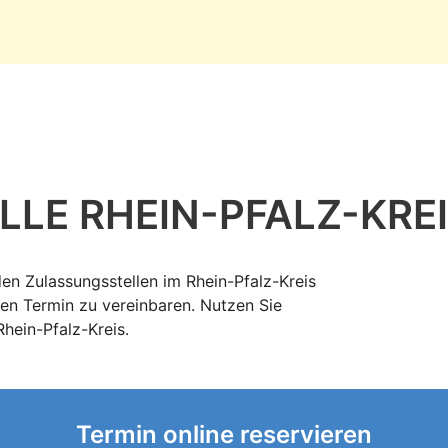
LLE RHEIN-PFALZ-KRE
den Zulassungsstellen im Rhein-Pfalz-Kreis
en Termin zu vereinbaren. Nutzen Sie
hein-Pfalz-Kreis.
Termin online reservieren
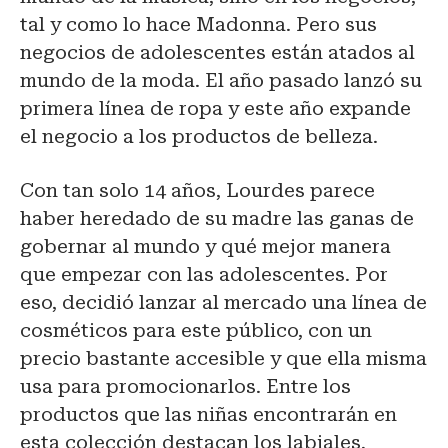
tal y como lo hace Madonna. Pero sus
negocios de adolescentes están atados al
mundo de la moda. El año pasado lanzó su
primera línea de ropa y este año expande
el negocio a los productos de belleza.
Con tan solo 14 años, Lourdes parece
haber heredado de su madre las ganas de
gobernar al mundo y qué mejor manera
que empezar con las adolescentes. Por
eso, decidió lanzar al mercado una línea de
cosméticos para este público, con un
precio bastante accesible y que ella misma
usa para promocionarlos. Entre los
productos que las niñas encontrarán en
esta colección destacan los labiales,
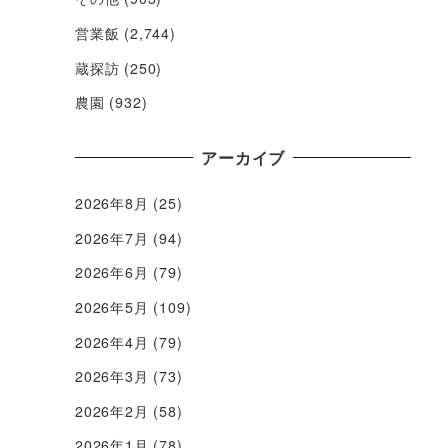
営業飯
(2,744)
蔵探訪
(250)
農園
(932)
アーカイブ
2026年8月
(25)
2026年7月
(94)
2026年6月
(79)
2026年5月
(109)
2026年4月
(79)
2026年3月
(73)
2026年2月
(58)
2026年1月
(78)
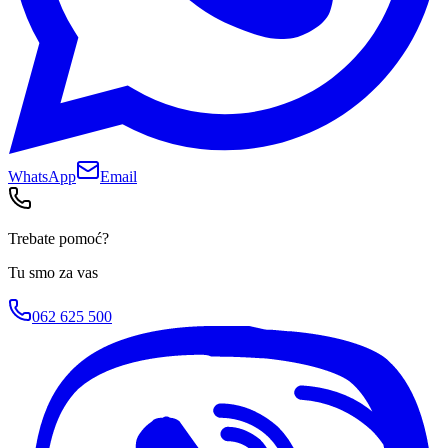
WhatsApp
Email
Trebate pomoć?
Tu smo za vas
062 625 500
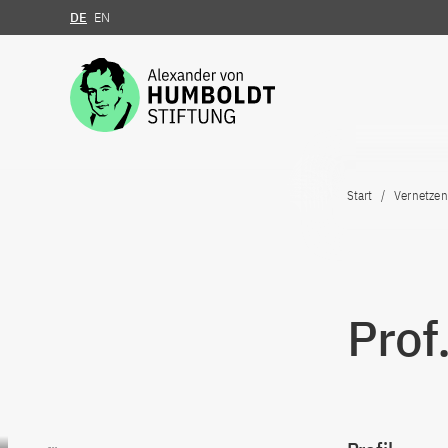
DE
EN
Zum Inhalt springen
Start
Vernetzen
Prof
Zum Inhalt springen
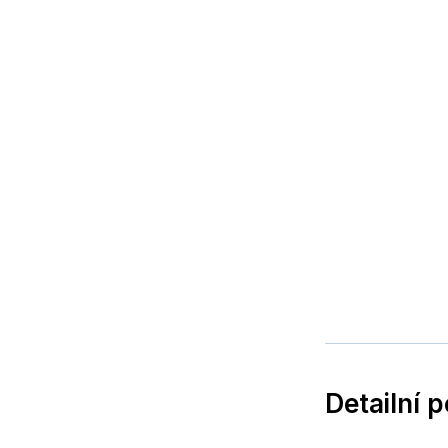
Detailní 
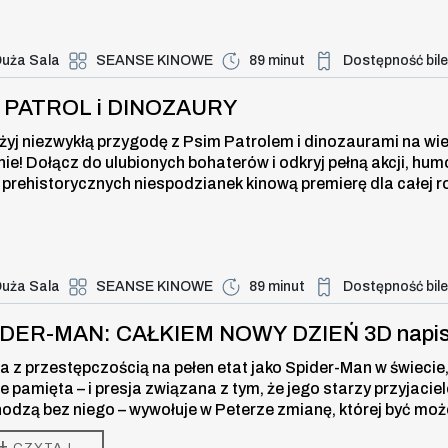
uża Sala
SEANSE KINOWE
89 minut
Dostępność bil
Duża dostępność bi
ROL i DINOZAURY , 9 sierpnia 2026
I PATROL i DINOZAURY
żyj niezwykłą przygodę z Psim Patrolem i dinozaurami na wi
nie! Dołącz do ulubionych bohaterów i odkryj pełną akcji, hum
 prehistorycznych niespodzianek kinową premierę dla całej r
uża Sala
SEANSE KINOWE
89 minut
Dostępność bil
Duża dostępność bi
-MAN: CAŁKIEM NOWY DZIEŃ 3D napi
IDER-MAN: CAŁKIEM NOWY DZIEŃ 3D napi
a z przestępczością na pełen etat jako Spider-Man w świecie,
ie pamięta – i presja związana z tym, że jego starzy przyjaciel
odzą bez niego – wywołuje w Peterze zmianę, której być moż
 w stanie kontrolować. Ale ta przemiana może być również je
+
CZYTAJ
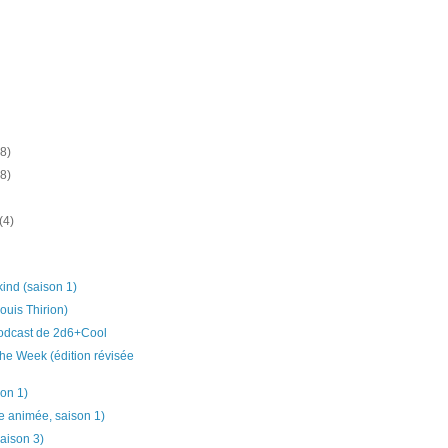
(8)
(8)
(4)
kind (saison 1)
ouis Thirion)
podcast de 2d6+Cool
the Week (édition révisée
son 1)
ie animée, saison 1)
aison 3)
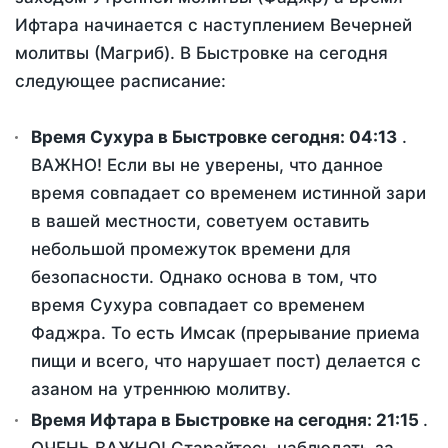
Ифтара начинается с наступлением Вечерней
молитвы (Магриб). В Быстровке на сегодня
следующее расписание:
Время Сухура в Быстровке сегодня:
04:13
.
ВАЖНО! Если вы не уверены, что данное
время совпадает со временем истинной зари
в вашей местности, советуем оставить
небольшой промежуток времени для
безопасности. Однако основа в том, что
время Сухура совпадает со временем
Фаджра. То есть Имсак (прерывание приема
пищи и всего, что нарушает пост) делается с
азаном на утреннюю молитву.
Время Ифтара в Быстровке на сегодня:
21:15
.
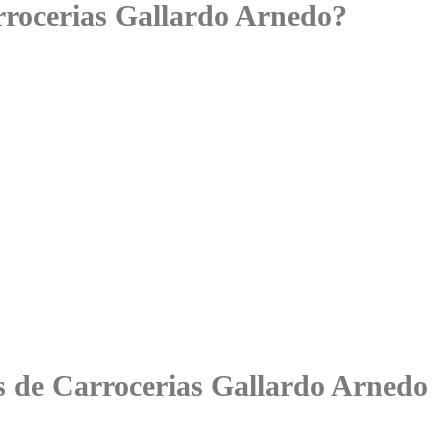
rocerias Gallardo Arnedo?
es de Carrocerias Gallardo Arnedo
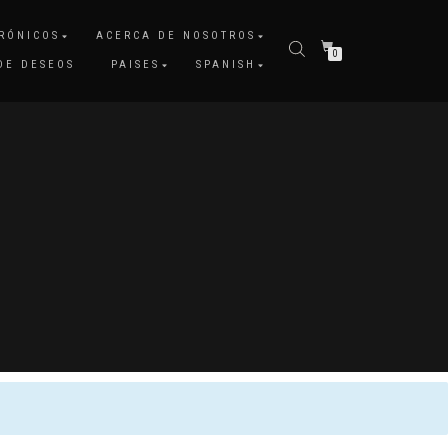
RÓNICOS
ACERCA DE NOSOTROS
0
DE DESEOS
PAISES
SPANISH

* * *

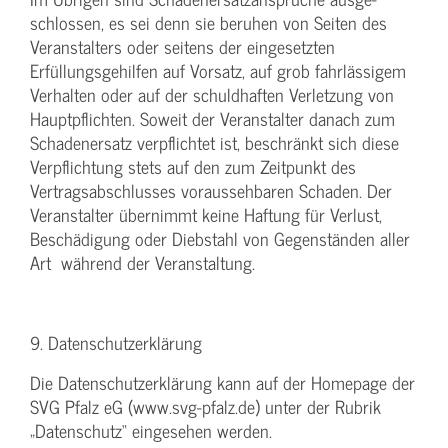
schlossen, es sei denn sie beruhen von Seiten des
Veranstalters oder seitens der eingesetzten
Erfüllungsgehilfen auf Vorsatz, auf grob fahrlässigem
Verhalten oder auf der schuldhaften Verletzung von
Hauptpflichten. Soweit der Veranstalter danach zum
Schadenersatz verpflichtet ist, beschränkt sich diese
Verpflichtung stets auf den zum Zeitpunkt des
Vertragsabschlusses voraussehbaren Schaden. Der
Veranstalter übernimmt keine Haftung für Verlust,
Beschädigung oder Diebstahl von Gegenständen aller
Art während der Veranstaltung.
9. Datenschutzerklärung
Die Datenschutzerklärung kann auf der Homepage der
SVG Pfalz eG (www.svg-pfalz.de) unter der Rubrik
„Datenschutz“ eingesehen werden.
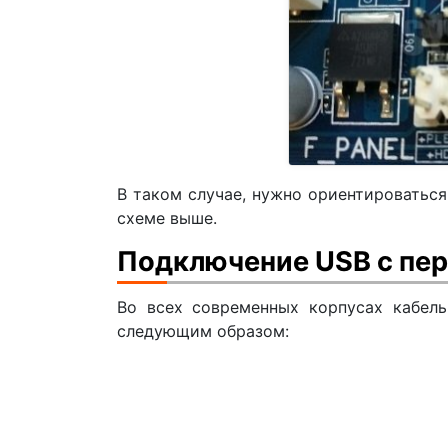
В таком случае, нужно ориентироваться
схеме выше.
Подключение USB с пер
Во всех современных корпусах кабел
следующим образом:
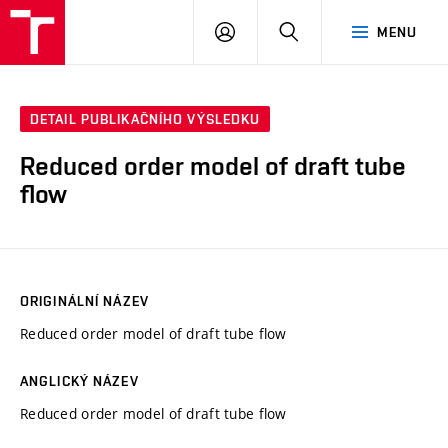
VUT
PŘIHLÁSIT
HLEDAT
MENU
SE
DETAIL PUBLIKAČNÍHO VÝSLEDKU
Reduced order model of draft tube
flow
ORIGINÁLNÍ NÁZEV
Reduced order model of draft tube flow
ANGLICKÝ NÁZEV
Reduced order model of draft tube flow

---

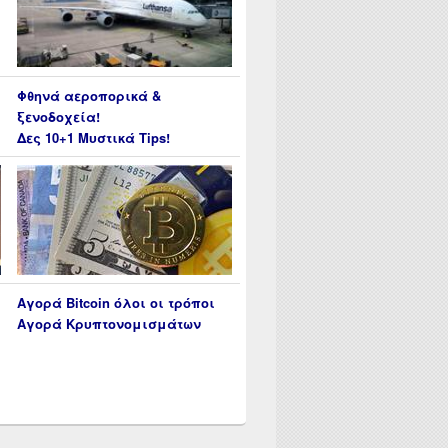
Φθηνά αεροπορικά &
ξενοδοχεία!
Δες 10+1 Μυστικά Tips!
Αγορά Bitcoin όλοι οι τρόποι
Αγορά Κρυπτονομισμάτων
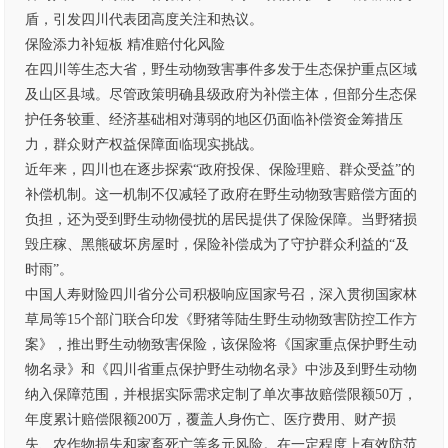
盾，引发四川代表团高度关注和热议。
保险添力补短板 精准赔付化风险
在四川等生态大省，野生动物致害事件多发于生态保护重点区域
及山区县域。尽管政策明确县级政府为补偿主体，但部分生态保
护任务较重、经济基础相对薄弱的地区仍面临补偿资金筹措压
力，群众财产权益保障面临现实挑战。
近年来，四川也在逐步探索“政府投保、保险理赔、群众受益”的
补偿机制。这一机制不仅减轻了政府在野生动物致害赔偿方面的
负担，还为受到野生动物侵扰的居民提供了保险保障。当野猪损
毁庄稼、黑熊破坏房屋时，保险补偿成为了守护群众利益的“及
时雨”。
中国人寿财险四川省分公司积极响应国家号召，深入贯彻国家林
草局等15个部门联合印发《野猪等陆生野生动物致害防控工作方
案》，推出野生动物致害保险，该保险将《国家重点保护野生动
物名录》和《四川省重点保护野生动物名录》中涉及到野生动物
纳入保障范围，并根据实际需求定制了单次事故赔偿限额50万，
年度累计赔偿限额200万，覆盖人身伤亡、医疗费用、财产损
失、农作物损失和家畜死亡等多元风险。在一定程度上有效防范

### PROBLEM STATEMENT
Your whole answer should be one number, the count of lines in the records that hold "совпадает".

### COMPLETED TASK
2